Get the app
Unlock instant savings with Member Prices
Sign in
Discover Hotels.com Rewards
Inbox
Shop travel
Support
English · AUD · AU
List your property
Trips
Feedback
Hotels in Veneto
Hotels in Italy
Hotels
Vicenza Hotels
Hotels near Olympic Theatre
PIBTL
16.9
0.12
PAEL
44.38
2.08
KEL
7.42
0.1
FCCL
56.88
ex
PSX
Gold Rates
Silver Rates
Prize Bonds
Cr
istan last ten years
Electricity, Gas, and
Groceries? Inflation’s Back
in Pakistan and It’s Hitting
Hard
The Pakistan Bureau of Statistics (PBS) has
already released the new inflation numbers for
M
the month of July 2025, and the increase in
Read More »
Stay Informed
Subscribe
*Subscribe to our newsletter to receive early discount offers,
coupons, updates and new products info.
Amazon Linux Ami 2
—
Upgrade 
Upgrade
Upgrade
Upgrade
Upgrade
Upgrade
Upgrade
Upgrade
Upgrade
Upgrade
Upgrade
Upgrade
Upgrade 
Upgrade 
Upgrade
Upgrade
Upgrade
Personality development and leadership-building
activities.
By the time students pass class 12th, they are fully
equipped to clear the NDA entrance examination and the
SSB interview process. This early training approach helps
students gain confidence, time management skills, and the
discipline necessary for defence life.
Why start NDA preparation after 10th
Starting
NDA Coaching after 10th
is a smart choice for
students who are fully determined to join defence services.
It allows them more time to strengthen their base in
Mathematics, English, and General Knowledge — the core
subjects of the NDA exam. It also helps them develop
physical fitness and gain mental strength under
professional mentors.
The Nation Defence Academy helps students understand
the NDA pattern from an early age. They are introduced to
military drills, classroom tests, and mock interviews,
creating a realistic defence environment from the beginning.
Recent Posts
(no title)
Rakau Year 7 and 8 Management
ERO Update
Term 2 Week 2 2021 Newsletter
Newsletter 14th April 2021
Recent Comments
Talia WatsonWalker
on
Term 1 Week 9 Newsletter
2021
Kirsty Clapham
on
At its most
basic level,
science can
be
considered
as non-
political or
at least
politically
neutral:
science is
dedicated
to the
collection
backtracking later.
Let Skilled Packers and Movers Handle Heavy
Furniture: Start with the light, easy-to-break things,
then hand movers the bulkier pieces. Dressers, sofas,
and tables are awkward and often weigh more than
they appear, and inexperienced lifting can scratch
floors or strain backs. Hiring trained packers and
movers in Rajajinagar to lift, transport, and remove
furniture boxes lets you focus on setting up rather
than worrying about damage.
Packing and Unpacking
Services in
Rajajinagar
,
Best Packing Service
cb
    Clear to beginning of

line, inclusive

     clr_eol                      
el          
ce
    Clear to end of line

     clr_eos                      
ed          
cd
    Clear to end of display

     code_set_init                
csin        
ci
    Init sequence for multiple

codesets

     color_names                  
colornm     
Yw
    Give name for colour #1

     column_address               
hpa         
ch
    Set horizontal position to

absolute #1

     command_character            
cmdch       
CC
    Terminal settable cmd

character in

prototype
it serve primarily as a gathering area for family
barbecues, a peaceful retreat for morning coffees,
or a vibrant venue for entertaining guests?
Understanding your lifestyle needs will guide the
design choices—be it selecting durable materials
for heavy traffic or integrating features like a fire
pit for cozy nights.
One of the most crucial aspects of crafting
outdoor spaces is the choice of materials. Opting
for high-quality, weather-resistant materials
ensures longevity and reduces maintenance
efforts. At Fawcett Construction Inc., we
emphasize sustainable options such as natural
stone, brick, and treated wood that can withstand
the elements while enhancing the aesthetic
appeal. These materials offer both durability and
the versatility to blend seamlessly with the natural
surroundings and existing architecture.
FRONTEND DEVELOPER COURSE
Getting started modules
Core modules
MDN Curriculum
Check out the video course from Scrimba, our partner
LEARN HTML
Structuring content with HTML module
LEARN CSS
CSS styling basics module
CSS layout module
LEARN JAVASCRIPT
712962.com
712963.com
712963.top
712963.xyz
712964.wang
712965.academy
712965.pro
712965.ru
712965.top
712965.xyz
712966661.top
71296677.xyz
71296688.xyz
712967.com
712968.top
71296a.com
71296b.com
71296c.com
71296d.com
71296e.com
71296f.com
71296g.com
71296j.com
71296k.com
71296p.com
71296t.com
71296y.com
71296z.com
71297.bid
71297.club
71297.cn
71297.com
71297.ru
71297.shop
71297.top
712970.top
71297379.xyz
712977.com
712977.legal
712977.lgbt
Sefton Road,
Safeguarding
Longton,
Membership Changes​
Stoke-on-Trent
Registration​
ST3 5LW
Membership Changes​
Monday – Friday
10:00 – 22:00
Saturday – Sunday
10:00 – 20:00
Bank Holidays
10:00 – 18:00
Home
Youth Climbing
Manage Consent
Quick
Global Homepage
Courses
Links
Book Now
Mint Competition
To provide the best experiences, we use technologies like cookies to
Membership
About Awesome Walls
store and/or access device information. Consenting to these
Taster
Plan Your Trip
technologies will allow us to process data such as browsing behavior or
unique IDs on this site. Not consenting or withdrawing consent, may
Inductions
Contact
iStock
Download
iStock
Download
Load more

#### [Task brief]
In the data above, find each line where the string "English" appears, then copy it.

#### [Task result]
English · AUD · AU
Mathematics, English, and General Knowledge — the core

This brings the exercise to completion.